CHAIN_LOG_ID=”576839″,STEP_NAME=”STP_EXP_SEND_FILES_TO_PROBES”, ORA-01403: no data found.

The job had to be stopped using FORCE=TRUE, dropped and recreated.

When the rule was corrected the job ran correctly.

Of course this has left us with rather large SYS.SCHEDULER$_JOB_RUN_DETAILS, SYS.SCHEDULER$_EVENT_LOG and SYS.SCHEDULER$_INSTANCE_PK segments, which is not ideal. We’ll see if support will let us run a shrink space on them.

So, to the lessons …

  1. Do not rely on Oracle validating rule and step modifications.
  2. Watch the first execution of a job on which you have modified the rules like a hawk in case you forgot point 1.

Solving ORA-24172: rule set %s.%s has errors

DBMS_Scheduler chains are a joy to use, until they stop being a joy and start being a real pain.

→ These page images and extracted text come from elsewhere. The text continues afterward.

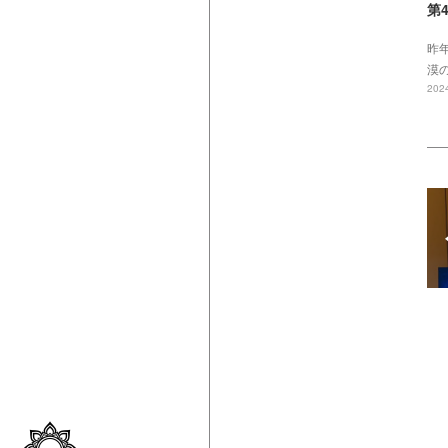
第
昨
漠
2024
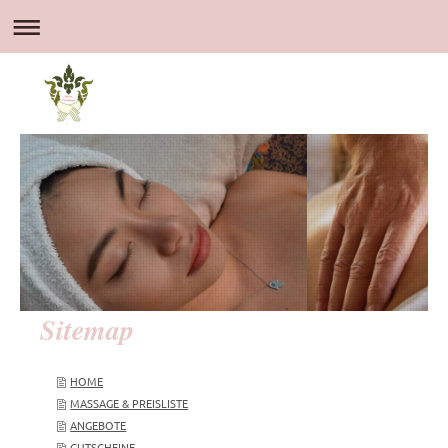
Sitemap
HOME
MASSAGE & PREISLISTE
ANGEBOTE
GUTSCHEINE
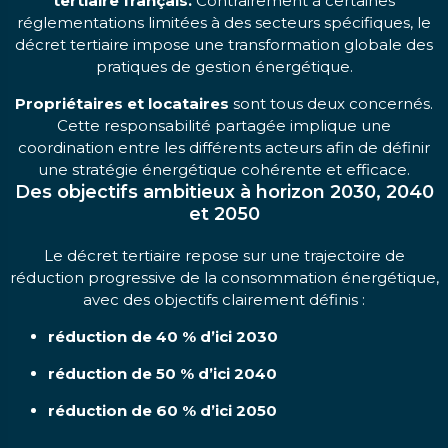
tertiaire français.
Contrairement à certaines
réglementations limitées à des secteurs spécifiques, le
décret tertiaire impose une transformation globale des
pratiques de gestion énergétique.
Propriétaires et locataires
sont tous deux concernés.
Cette responsabilité partagée implique une
coordination entre les différents acteurs afin de définir
une stratégie énergétique cohérente et efficace.
Des objectifs ambitieux à horizon 2030, 2040
et 2050
Le décret tertiaire repose sur une trajectoire de
réduction progressive de la consommation énergétique,
avec des objectifs clairement définis :
réduction de 40 % d’ici 2030
réduction de 50 % d’ici 2040
réduction de 60 % d’ici 2050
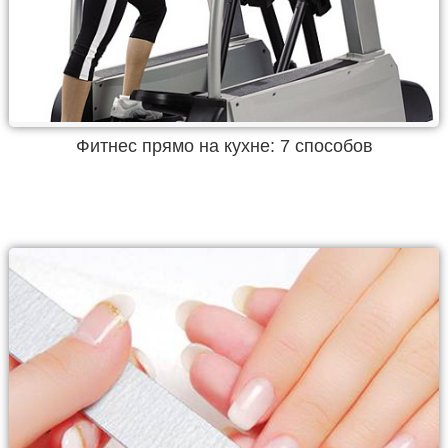
Фитнес прямо на кухне: 7 способов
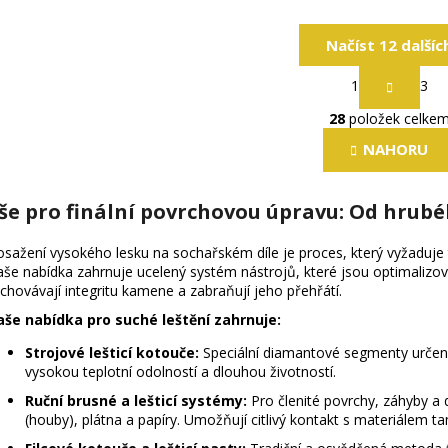
Načíst 12 dalšíc
S
1
3
t
O
r
28
položek celke
v
á
l
n
NAHORU
k
á
o
d
v
še pro finální povrchovou úpravu: Od hrubé
a
á
c
n
sažení vysokého lesku na sochařském díle je proces, který vyžaduje t
í
í
še nabídka zahrnuje ucelený systém nástrojů, které jsou optimalizov
p
chovávají integritu kamene a zabraňují jeho přehřátí.
r
še nabídka pro suché leštění zahrnuje:
v
k
Strojové lešticí kotouče:
Speciální diamantové segmenty určené 
y
vysokou teplotní odolností a dlouhou životností.
v
Ruční brusné a lešticí systémy:
Pro členité povrchy, záhyby a 
ý
(houby), plátna a papíry. Umožňují citlivý kontakt s materiálem t
p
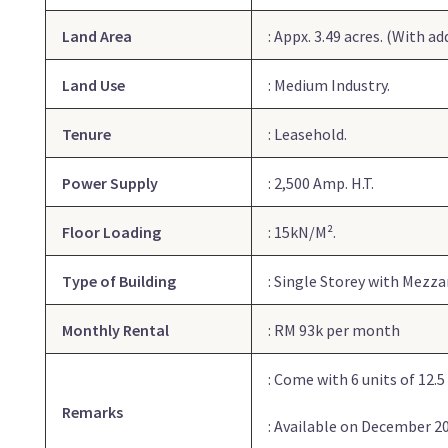
Land Area
: Appx. 3.49 acres. (With ad
Land Use
: Medium Industry.
Tenure
: Leasehold.
Power Supply
: 2,500 Amp. H.T.
Floor Loading
: 15kN/M².
Type of Building
: Single Storey with Mezzan
Monthly Rental
: RM 93k per month
: Come with 6 units of 12.5
Remarks
: Available on December 2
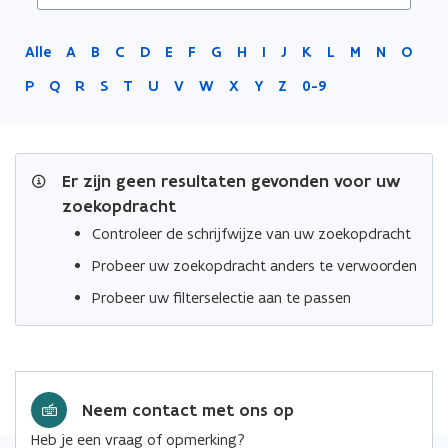
Oost-
Vlaanderen
Alle
A
B
C
D
E
F
G
H
I
J
K
L
M
N
O
P
Q
R
S
T
U
V
W
X
Y
Z
0-9
Er zijn geen resultaten gevonden voor uw
zoekopdracht
Controleer de schrijfwijze van uw zoekopdracht
Probeer uw zoekopdracht anders te verwoorden
Probeer uw filterselectie aan te passen
Neem contact met ons op
Heb je een vraag of opmerking?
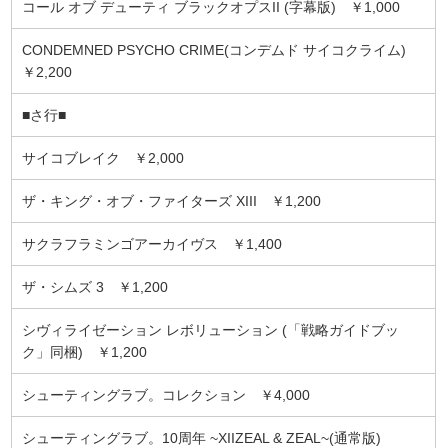
コール オブ デューティ ブラックオプスII (字幕版) ￥1,000
CONDEMNED PSYCHO CRIME(コンデムド サイコクライム)
￥2,200
■さ行■
サイコブレイク ￥2,000
ザ・キング・オブ・ファイターズ XIII ￥1,200
サクラフラミンゴアーカイヴス ￥1,400
ザ・シムズ 3 ￥1,200
シヴィライゼーション レボリューション (「戦略ガイドブッ
ク」同梱) ￥1,200
シューティングラブ。コレクション ￥4,000
シューティングラブ。10周年 ~XIIZEAL & ZEAL~(通常版)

I modified the logic of a process, dropping one stored procedure and replacing it with another (instead of writing out a list of files to a control file so that a cron job can scp them to a set of other servers, we’re now executing scp as a DBMS_Scheduler executable-type job).

Calling the new procedure instead of the old one required dropping the obsolete DBMS_Scheduler program, the chain step, and the associated rules, and creating a new program, step and rules.

The old rules, step and program were dropped, and the new program and step were created.

However when creating the first of the new rules the following error message was raised:

begin
 DBMS_SCHEDULER.DEFINE_CHAIN_RULE (
 chain_name              => 'EXPORT',
 condition               => 'STP_EXP_SEND_FILES_TO_PR SUCCEEDED',
 action                  => 'START STP_RM_OLD_PROBE_FILES',
 rule_name               => 'START_RM_OLD_PROBE_FILES'
 );
end;
/

ORA-24172: rule set NCBI_ETL.SCHED_RULESET$4 has errors
ORA-06512: at "SYS.DBMS_ISCHED", line 1286
ORA-06512: at "SYS.DBMS_SCHEDULER", line 1257
ORA-06512: at line 2
24172. 00000 -  "rule set %s.%s has errors"
*Cause:    The rule references variables not in the evaluation context.
*Action:   Modify the rule condition to remove illegal reference.

The error is another of those where the majority of Google hits are dumb listings of the error code and message, and the “cause” and “action”.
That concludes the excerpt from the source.